## WHAT NEEDS TO BE DONE
Retype the entries exactly; omit all pictures.

[Recorded data]
◆ ◆ ◆ ◆ ◆ ◆ ◆

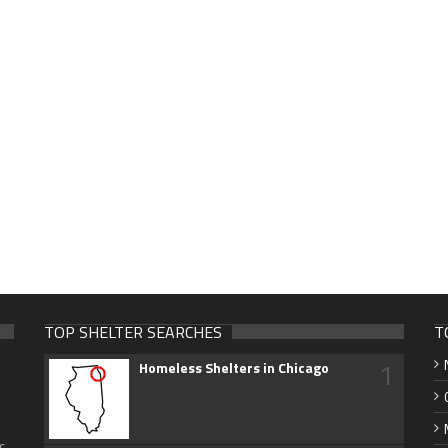
TOP SHELTER SEARCHES
T
1
Homeless Shelters in Chicago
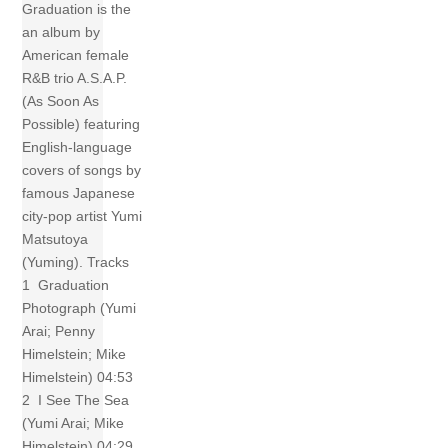
Graduation is the
an album by
American female
R&B trio A.S.A.P.
(As Soon As
Possible) featuring
English-language
covers of songs by
famous Japanese
city-pop artist Yumi
Matsutoya
(Yuming). Tracks
1 Graduation
Photograph (Yumi
Arai; Penny
Himelstein; Mike
Himelstein) 04:53
2 I See The Sea
(Yumi Arai; Mike
Himelstein) 04:29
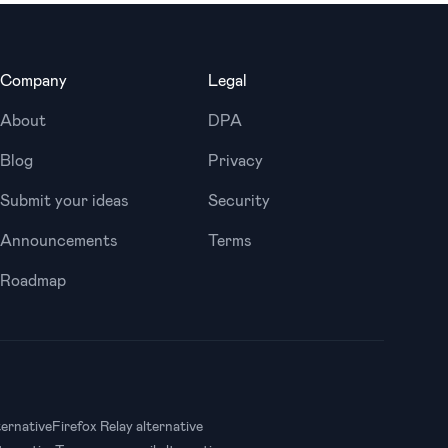
Company
Legal
About
DPA
Blog
Privacy
Submit your ideas
Security
Announcements
Terms
Roadmap
ternative
Firefox Relay alternative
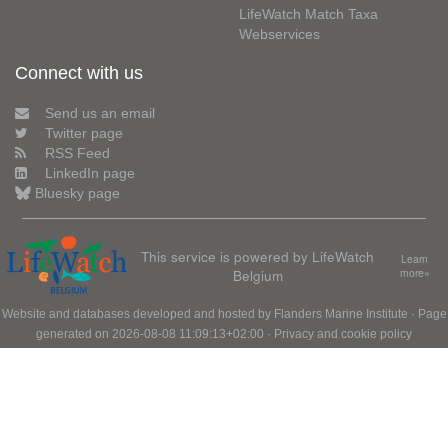
LifeWatch Match Taxa
Webservices
Connect with us
Send us an email
Twitter page
RSS Feed
LinkedIn page
Bluesky page
This service is powered by LifeWatch
Learn
Belgium
more»
Website and databases developed and hosted by
Flanders Marine Institute
· Page
generated on 2026-08-08 11:09:13+02:00 ·
Privacy and cookie policy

◆ ◆ ◆ ◆ ◆ ◆ ◆

## TASK RESULT
TOP SHELTER SEARCHES
T
1
Homeless Shelters in Chicago
Graduation is the
an album by
American female
R&B trio A.S.A.P.
(As Soon As
Possible) featuring
English-language
covers of songs by
famous Japanese
city-pop artist Yumi
Matsutoya
(Yuming). Tracks
1 Graduation
Photograph (Yumi
Arai; Penny
Himelstein; Mike
Himelstein) 04:53
2 I See The Sea
(Yumi Arai; Mike
Himelstein) 04:29
Company
Legal
About
DPA
Blog
Privacy
Submit your ideas
Security
Announcements
Terms
Roadmap
ternative
Firefox Relay alternative
LifeWatch Match Taxa
Webservices
Connect with us
Send us an email
Twitter page
RSS Feed
LinkedIn page
Bluesky page
This service is powered by LifeWatch
Learn
Belgium
more»
Website and databases developed and hosted by
Flanders Marine Institute
· Page
generated on 2026-08-08 11:09:13+02:00 ·
Privacy and cookie policy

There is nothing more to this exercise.